Official Chinese media have announced that Industrial and Commercial Bank of China (ICBC) will set a price of HK$2.7-2.8 (35-36 US cents) for its shares in its upcoming IPO, whose date is confirmed as 27th October. However, the Wall Street Journal reported a much wider price range, between HK$2.56 and 3.07.

As expected, the IPO will take place simultaneously on the Hong Kong and Shanghai exchanges. There is still uncertainty about the number of shares to be offered, with estimates for the Shanghai 'A'-share tranche varying between 13 billion and 17 billion, and the Hong Kong 'H'-share tranche more or less firmly set at 40 billion shares, assuming that there is adequate over-subscription.

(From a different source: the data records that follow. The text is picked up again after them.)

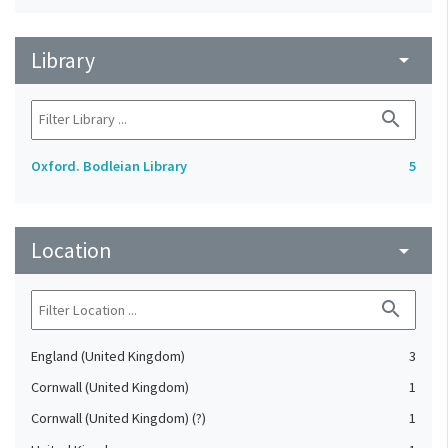
Library
arrow_drop_down
search
Oxford. Bodleian Library
5
Location
arrow_drop_down
search
England (United Kingdom)
3
Cornwall (United Kingdom)
1
Cornwall (United Kingdom) (?)
1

Even at the lower end of estimates, the IPOs will raise a world-record US$19bn, and the tally might go as high as US$21bn, representing around 16.5% of the bank's share capital. The previous record was set by Japan's NTT in 1998, which raised US$18.4bn.

There are worries about the llevel of investor interest, however. Last month, Air China had to reduce its Shanghai IPO by nearly 40%. Hong Kong IPOs this year have been strong, and previous Chinese banking IPOs have been successful.

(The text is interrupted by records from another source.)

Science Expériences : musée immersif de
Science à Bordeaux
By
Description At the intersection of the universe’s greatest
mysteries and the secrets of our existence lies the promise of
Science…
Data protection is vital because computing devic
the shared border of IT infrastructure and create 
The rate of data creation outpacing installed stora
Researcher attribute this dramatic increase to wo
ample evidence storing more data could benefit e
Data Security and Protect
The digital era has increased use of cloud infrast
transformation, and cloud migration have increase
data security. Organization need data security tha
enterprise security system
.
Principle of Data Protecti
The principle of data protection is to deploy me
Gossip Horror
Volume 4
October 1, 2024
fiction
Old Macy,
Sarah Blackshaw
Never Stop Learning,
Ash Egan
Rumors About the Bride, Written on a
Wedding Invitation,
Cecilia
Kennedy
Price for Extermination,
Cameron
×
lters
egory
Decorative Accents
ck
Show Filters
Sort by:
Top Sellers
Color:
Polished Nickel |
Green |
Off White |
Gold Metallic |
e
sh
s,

China has been re-capitalizing and floating its banks ahead of the sector's forced liberalization next year under the terms of its WTO entry. Altogether, more than US$60bn has been injected into the top four banks in order to deal with non-performing loans and Tier 1 capital weaknesses.

Merrill Lynch is lead underwriter for the ICBC float; other book-runners include Credit Suisse Group, Deutsche Bank, China International Capital, ICEA Finance Holdings, Shenyin & Wanguo Securities, and CITIC Securities.

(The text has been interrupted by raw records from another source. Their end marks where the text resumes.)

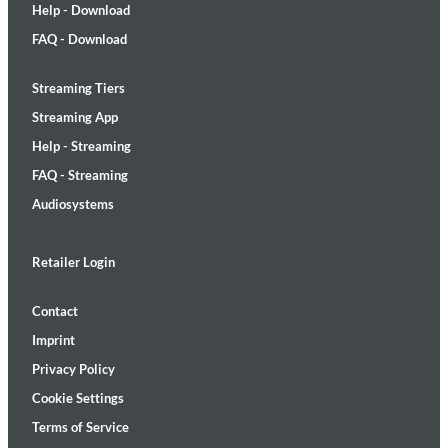
Help - Download
FAQ - Download
Streaming Tiers
Streaming App
Help - Streaming
FAQ - Streaming
Audiosystems
Retailer Login
Contact
Imprint
Privacy Policy
Cookie Settings
Terms of Service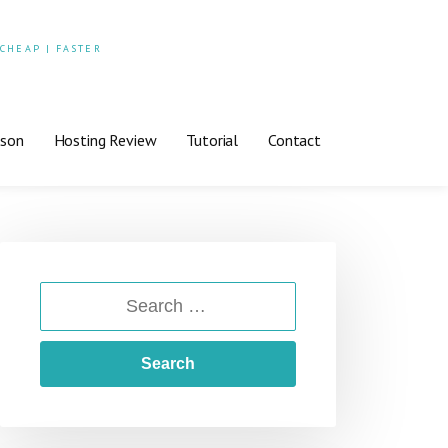
 CHEAP | FASTER
ison
Hosting Review
Tutorial
Contact
SEARCH
FOR: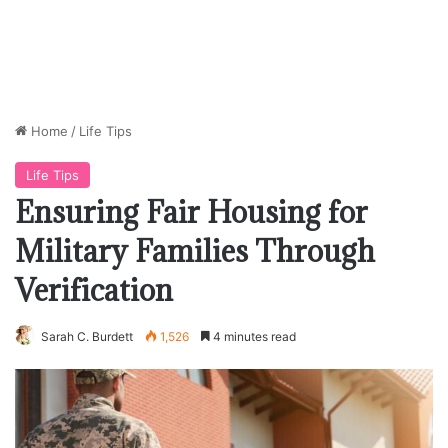
Home
/
Life Tips
Life Tips
Ensuring Fair Housing for
Military Families Through
Verification
Sarah C. Burdett
1,526
4 minutes read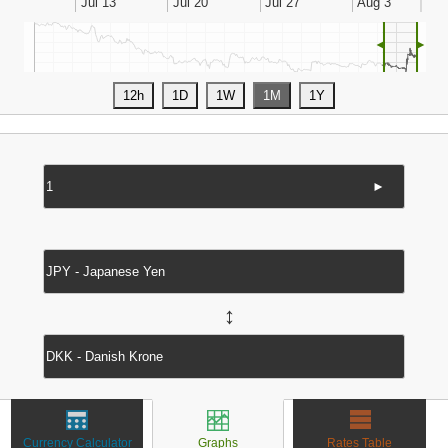
◄
►
►
↔
Currency Calculator
Graphs
Rates Table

ICBC is receiving special tax exemptions in order to attract investors. According to a notice published by China's State Administration of Taxation ICBC will re-evaluate all of its assets prior to the listing, but will not be liable for corporate tax on profits earned from assets that have grown in value since their purchase. In addition, any depreciation charges following the re-evaluation of the assets will also be exempt from taxes.